The ordinance, adopted Dec. 5, changed a definition of family in the city's zoning code so that with few exceptions single-family homes in Manassas were restricted to immediate relatives, even if the total number was below the legal occupancy limit. The council plans to discuss the ordinance at a public meeting Monday night.
The rule was being enforced only when complaints about infractions were received, and overwhelmingly, city officials said, complaints in the tidy, mostly white suburb were aimed at members of the city's rapidly growing Latino population, often immigrants living with extended relatives to help defray housing costs.
In a written statement, city officials have said the rule was devised to address problems associated with overcrowding. But Randolph and other elected officials have said it was designed to combat all sorts of problems associated with people assumed to be illegal immigrants -- including parking, tight school budgets and strapped social services.
"I'd rather do our best and try to do something than be like the federal government and the state government and ignore this," Randolph said. "We may not have crafted the best document, but I'm willing to work with it. If we need to make changes . . . we'll make the changes. It's good we're having this open dialogue."
In addition to the ACLU, other civil rights and fair housing groups have lined up to fight the ordinance. One, the Equal Rights Center, has called on the Justice Department to investigate possible violations of the federal Fair Housing Act.
Rabbi Bruce Kahn, executive director of the center, said his group, along with Tenants and Workers United, another fair housing group, would canvass the streets of Manassas today, passing out fliers informing Spanish-speaking residents of their rights and explaining how to fight the ordinance.
Meanwhile, on the Internet, the cause of the Manassas ordinance was taken up by a group called American Renaissance, which advocates white nationalism.

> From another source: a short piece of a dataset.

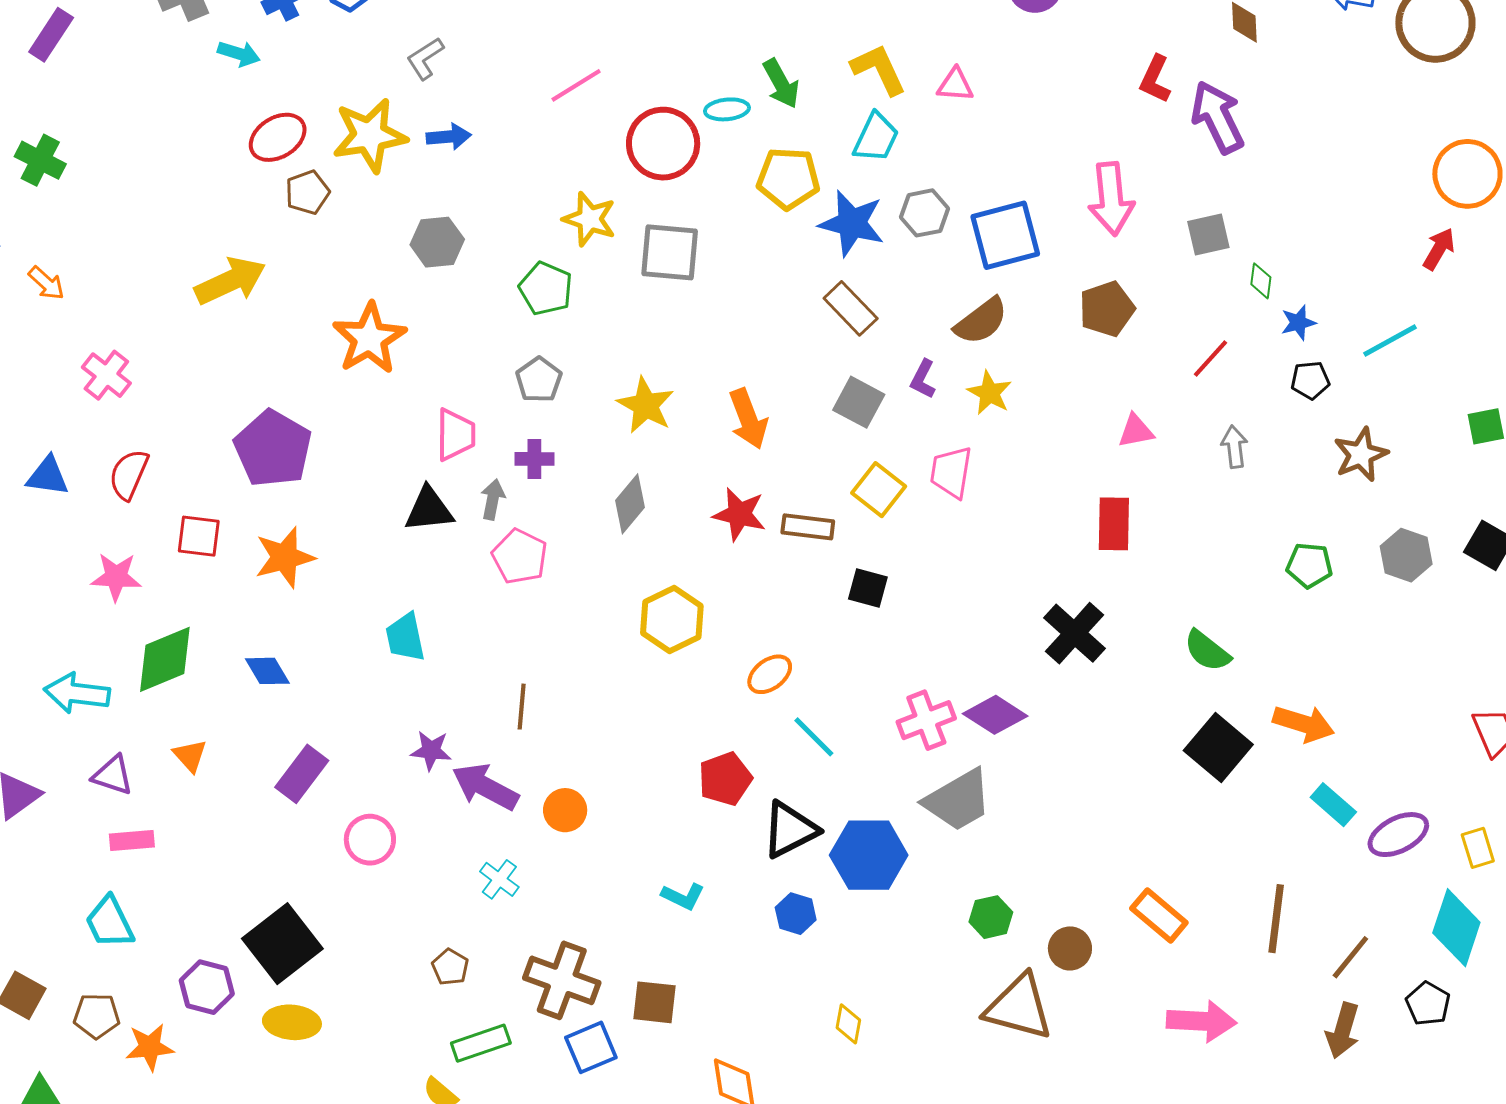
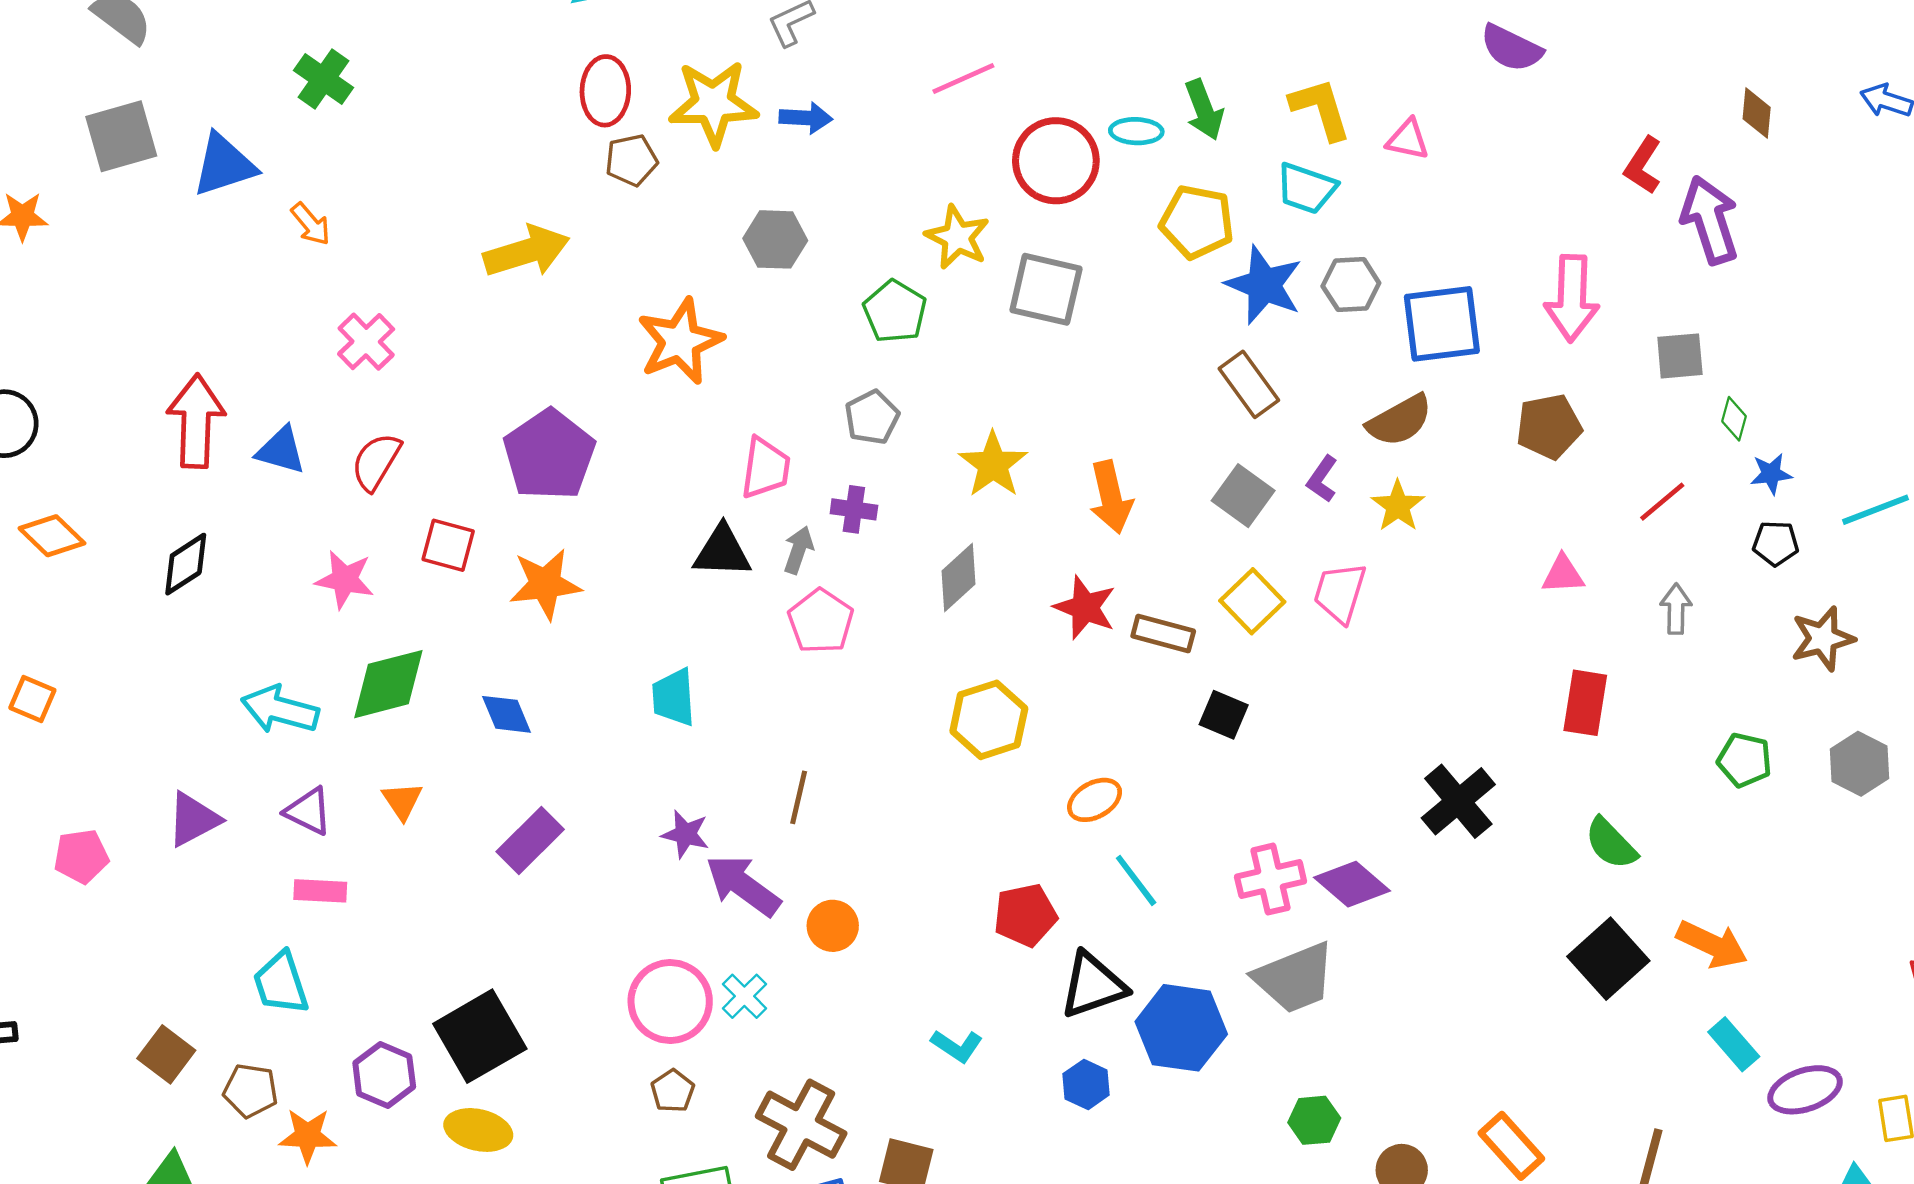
red ellipse: (278, 137) -> (605, 91), turned -64
cyan trapezoid: (876, 137) -> (1306, 188), turned 76
red rectangle: (1114, 524) -> (1585, 703), moved
pink circle: (370, 840) -> (670, 1001), moved, size x1.4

"I just emailed Mayor [Douglas] Waldron and the Manassas City Council to congratulate them on their COURAGE and INTEGRITY in defending their city against the Mexican invasion," one person wrote in a posting on the group's Web site.
The mayor, city manager and city attorney have not returned several phone calls for comment.
The ACLU and other groups have accused the city of addressing problems by pandering to racial fears, instead of using a more constructive approach, such as creating more affordable housing.
Most have pointed to a 1977 U.S. Supreme Court ruling that struck down a similar ordinance adopted by the City of East Cleveland, Ohio. In his opinion, Justice Lewis F. Powell Jr. said the ordinance was an unjustified intrusion on the rights of family and privacy found in the 14th Amendment.
"No one is saying that Manassas can't reasonably regulate the number of people living together for health and safety purposes," said Kent Willis, executive director of the ACLU of Virginia. "But the government has no right to tell me that my aunt or nephew can't live under the same roof with me."
Randolph said last night that the city had found itself in a highly frustrating situation.
"We're dealing with illegal immigration and a number of other issues, too -- health care, education," he said. "We have a Congress now that, at the time local jurisdictions need help, they're cutting benefits and programs to help the most needy. And that has an impact on local government. We're really the bottom of the safety net."